▸ **DATA EXCERPTS**
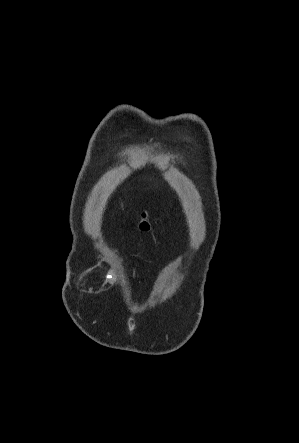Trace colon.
Returning <instances> with one entry per match:
<instances>
[{
  "mask_svg": "<svg viewBox=\"0 0 299 443\" xmlns=\"http://www.w3.org/2000/svg\"><path fill=\"white\" fill-rule=\"evenodd\" d=\"M139 227L141 230L147 231L150 229V223L146 218L145 214H142L141 221L139 223Z\"/></svg>",
  "mask_w": 299,
  "mask_h": 443,
  "instance_id": "5ec220e1",
  "label": "colon"
}]
</instances>
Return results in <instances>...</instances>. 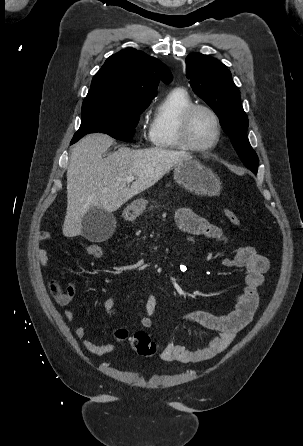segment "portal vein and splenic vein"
<instances>
[{
  "mask_svg": "<svg viewBox=\"0 0 303 446\" xmlns=\"http://www.w3.org/2000/svg\"><path fill=\"white\" fill-rule=\"evenodd\" d=\"M134 179H135L134 176H128V177L125 179V181H127V182H131V181H133Z\"/></svg>",
  "mask_w": 303,
  "mask_h": 446,
  "instance_id": "1",
  "label": "portal vein and splenic vein"
}]
</instances>
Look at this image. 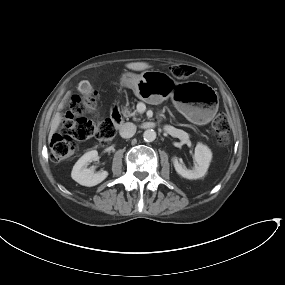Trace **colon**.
I'll use <instances>...</instances> for the list:
<instances>
[{
    "mask_svg": "<svg viewBox=\"0 0 285 285\" xmlns=\"http://www.w3.org/2000/svg\"><path fill=\"white\" fill-rule=\"evenodd\" d=\"M170 73L176 79L185 80L195 73V68L189 65H173ZM85 112V103L78 96H73L70 110L63 114L59 133L51 139V157L55 162L70 158L76 152L77 144L91 137H96L102 144H108L114 138L117 126L112 120L106 119L96 124L84 117ZM212 131L219 144L224 145L229 141L230 124L225 114L216 116Z\"/></svg>",
    "mask_w": 285,
    "mask_h": 285,
    "instance_id": "5ec220e1",
    "label": "colon"
}]
</instances>
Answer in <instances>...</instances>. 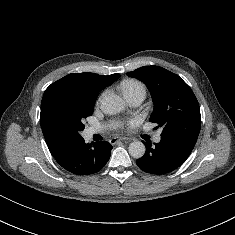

▸ **PROBLEM STATEMENT**
Return every line from the entries above that contains the word "label".

▸ **SOLUTION TO THIS TASK**
  "label": "colon"
  "label": "portal vein and splenic vein"
    "label": "colon"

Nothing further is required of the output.